[Dataset entries]
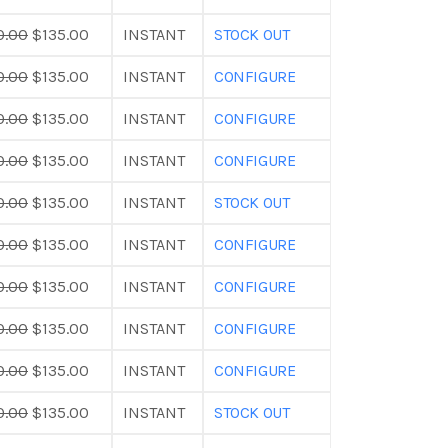
0.00
$135.00
INSTANT
STOCK OUT
0.00
$135.00
INSTANT
CONFIGURE
0.00
$135.00
INSTANT
CONFIGURE
0.00
$135.00
INSTANT
CONFIGURE
0.00
$135.00
INSTANT
STOCK OUT
0.00
$135.00
INSTANT
CONFIGURE
0.00
$135.00
INSTANT
CONFIGURE
0.00
$135.00
INSTANT
CONFIGURE
0.00
$135.00
INSTANT
CONFIGURE
0.00
$135.00
INSTANT
STOCK OUT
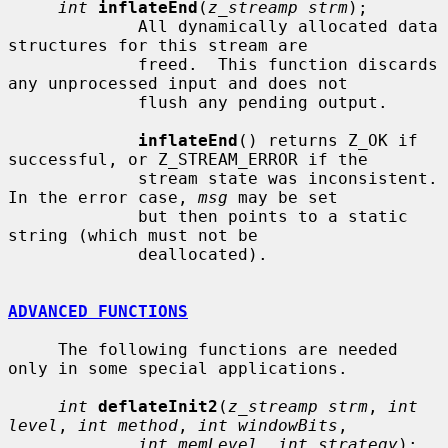
int
inflateEnd
(
z_streamp strm
);

             All dynamically allocated data 
structures for this stream are

             freed.  This function discards 
any unprocessed input and does not

             flush any pending output.

inflateEnd
() returns Z_OK if 
successful, or Z_STREAM_ERROR if the

             stream state was inconsistent.  
In the error case, 
msg
 may be set

             but then points to a static 
string (which must not be

             deallocated).

ADVANCED FUNCTIONS
     The following functions are needed 
only in some special applications.

int
deflateInit2
(
z_streamp strm
, 
int 
level
, 
int method
, 
int windowBits
,

int memLevel
, 
int strategy
);
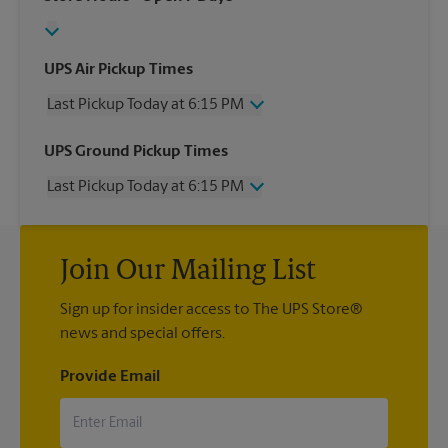
UPS Air Pickup Times
Last Pickup Today at 6:15 PM
Wednesday
6:15 PM
UPS Ground Pickup Times
Thursday
6:15 PM
Last Pickup Today at 6:15 PM
Friday
6:15 PM
Saturday
4:15 PM
Wednesday
6:15 PM
Sunday
No Pickup
Thursday
6:15 PM
Monday
6:15 PM
Join Our Mailing List
Friday
6:15 PM
Tuesday
6:15 PM
Saturday
No Pickup
Sign up for insider access to The UPS Store®
Sunday
No Pickup
news and special offers.
Monday
6:15 PM
Tuesday
6:15 PM
Provide Email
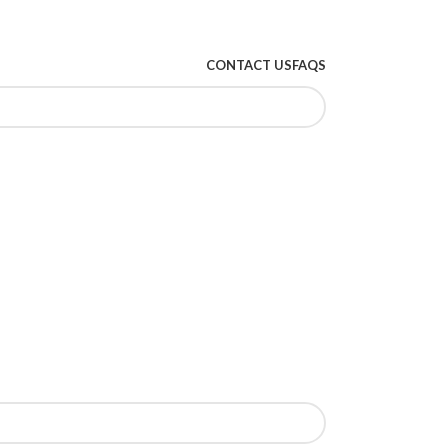
CONTACT US
FAQS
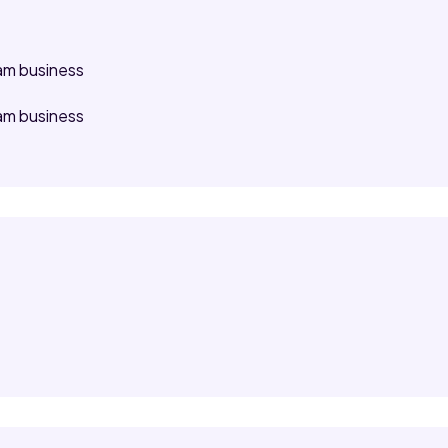
am business
am business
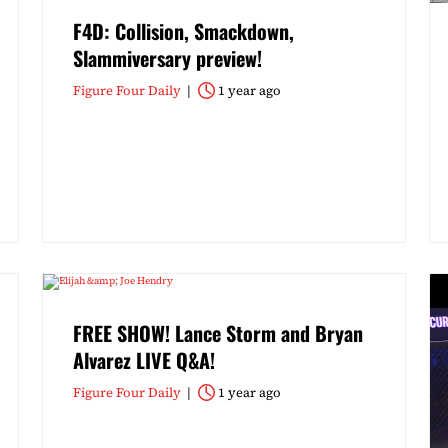
F4D: Collision, Smackdown,
Slammiversary preview!
Figure Four Daily
1 year ago
FREE SHOW! Lance Storm and Bryan
Alvarez LIVE Q&A!
Figure Four Daily
1 year ago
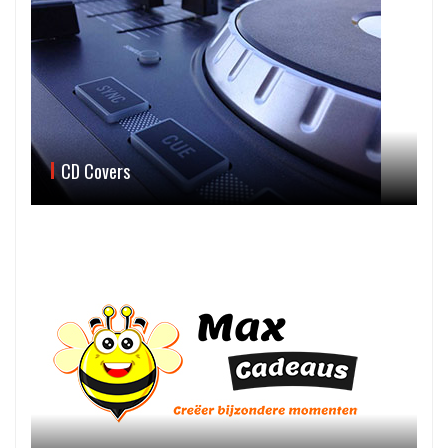
CD Covers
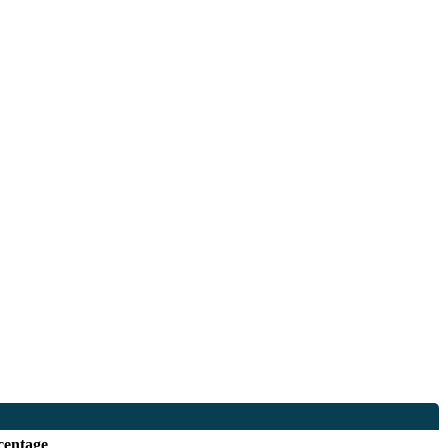
centage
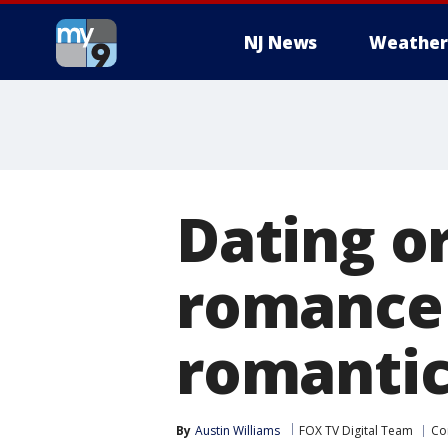
NJ News
Weather
Dating o
romance 
romantic
By
Austin Williams
FOX TV Digital Team
Co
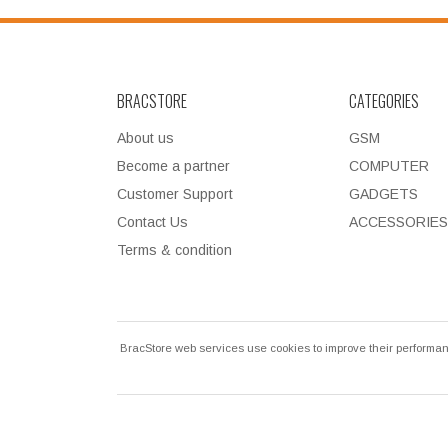
BRACSTORE
CATEGORIES
About us
GSM
Become a partner
COMPUTER
Customer Support
GADGETS
Contact Us
ACCESSORIES
Terms & condition
BracStore web services use cookies to improve their performan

- _Instructions for the task_: Produce the data again character for character, with the images left out.

- _Reply to the exercise_:
0.00
$135.00
INSTANT
STOCK OUT
0.00
$135.00
INSTANT
CONFIGURE
0.00
$135.00
INSTANT
CONFIGURE
0.00
$135.00
INSTANT
CONFIGURE
0.00
$135.00
INSTANT
STOCK OUT
0.00
$135.00
INSTANT
CONFIGURE
0.00
$135.00
INSTANT
CONFIGURE
0.00
$135.00
INSTANT
CONFIGURE
0.00
$135.00
INSTANT
CONFIGURE
0.00
$135.00
INSTANT
STOCK OUT
int
inflateEnd
(
z_streamp strm
);

             All dynamically allocated data 
structures for this stream are

             freed.  This function discards 
any unprocessed input and does not

             flush any pending output.

inflateEnd
() returns Z_OK if 
successful, or Z_STREAM_ERROR if the

             stream state was inconsistent.  
In the error case, 
msg
 may be set

             but then points to a static 
string (which must not be

             deallocated).

ADVANCED FUNCTIONS
     The following functions are needed 
only in some special applications.

int
deflateInit2
(
z_streamp strm
, 
int 
level
, 
int method
, 
int windowBits
,

int memLevel
, 
int strategy
);
UPS Air Pickup Times
Last Pickup Today at 6:15 PM
Wednesday
6:15 PM
UPS Ground Pickup Times
Thursday
6:15 PM
Last Pickup Today at 6:15 PM
Friday
6:15 PM
Saturday
4:15 PM
Wednesday
6:15 PM
Sunday
No Pickup
Thursday
6:15 PM
Monday
6:15 PM
Join Our Mailing List
Friday
6:15 PM
Tuesday
6:15 PM
Saturday
No Pickup
Sign up for insider access to The UPS Store®
Sunday
No Pickup
news and special offers.
Monday
6:15 PM
Tuesday
6:15 PM
Provide Email
CONTACT US
FAQS
am business
am business
F4D: Collision, Smackdown,
Slammiversary preview!
Figure Four Daily
1 year ago
FREE SHOW! Lance Storm and Bryan
Alvarez LIVE Q&A!
Figure Four Daily
1 year ago
CD Covers
centage
NJ News
Weather
Dating o
romance 
romantic
By
Austin Williams
FOX TV Digital Team
Co
BRACSTORE
CATEGORIES
About us
GSM
Become a partner
COMPUTER
Customer Support
GADGETS
Contact Us
ACCESSORIES
Terms & condition
BracStore web services use cookies to improve their performan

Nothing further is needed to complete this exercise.